**What you will do**
What is needed here is a faithful repeat of every entry, with no character changed.

**Record extracts**
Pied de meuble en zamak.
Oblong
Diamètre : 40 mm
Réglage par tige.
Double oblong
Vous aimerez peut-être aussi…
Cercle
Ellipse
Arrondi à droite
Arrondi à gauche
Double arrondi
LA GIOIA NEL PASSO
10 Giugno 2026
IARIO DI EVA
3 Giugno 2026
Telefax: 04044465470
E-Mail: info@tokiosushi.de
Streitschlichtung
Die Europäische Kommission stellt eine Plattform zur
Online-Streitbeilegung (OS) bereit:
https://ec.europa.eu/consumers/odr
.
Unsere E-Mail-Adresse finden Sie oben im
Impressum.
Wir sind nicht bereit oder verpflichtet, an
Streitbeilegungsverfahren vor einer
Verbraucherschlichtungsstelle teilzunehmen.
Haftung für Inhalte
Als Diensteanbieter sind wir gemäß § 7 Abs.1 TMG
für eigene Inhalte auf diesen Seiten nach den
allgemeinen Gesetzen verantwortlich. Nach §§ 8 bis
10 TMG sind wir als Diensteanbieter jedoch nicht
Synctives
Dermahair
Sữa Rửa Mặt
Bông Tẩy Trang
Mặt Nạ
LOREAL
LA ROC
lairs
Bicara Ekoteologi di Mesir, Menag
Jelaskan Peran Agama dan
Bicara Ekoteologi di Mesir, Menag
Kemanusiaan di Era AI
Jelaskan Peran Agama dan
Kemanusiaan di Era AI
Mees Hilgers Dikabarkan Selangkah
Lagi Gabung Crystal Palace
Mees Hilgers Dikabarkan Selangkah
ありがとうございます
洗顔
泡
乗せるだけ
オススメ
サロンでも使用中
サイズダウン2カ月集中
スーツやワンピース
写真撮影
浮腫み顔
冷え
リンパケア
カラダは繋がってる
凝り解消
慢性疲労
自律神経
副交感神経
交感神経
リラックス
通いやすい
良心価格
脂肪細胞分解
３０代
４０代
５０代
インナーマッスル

**Output for this exercise**
Pied de meuble en zamak.
Oblong
Diamètre : 40 mm
Réglage par tige.
Double oblong
Vous aimerez peut-être aussi…
Cercle
Ellipse
Arrondi à droite
Arrondi à gauche
Double arrondi
LA GIOIA NEL PASSO
10 Giugno 2026
IARIO DI EVA
3 Giugno 2026
Telefax: 04044465470
E-Mail: info@tokiosushi.de
Streitschlichtung
Die Europäische Kommission stellt eine Plattform zur
Online-Streitbeilegung (OS) bereit:
https://ec.europa.eu/consumers/odr
.
Unsere E-Mail-Adresse finden Sie oben im
Impressum.
Wir sind nicht bereit oder verpflichtet, an
Streitbeilegungsverfahren vor einer
Verbraucherschlichtungsstelle teilzunehmen.
Haftung für Inhalte
Als Diensteanbieter sind wir gemäß § 7 Abs.1 TMG
für eigene Inhalte auf diesen Seiten nach den
allgemeinen Gesetzen verantwortlich. Nach §§ 8 bis
10 TMG sind wir als Diensteanbieter jedoch nicht
Synctives
Dermahair
Sữa Rửa Mặt
Bông Tẩy Trang
Mặt Nạ
LOREAL
LA ROC
lairs
Bicara Ekoteologi di Mesir, Menag
Jelaskan Peran Agama dan
Bicara Ekoteologi di Mesir, Menag
Kemanusiaan di Era AI
Jelaskan Peran Agama dan
Kemanusiaan di Era AI
Mees Hilgers Dikabarkan Selangkah
Lagi Gabung Crystal Palace
Mees Hilgers Dikabarkan Selangkah
ありがとうございます
洗顔
泡
乗せるだけ
オススメ
サロンでも使用中
サイズダウン2カ月集中
スーツやワンピース
写真撮影
浮腫み顔
冷え
リンパケア
カラダは繋がってる
凝り解消
慢性疲労
自律神経
副交感神経
交感神経
リラックス
通いやすい
良心価格
脂肪細胞分解
３０代
４０代
５０代
インナーマッスル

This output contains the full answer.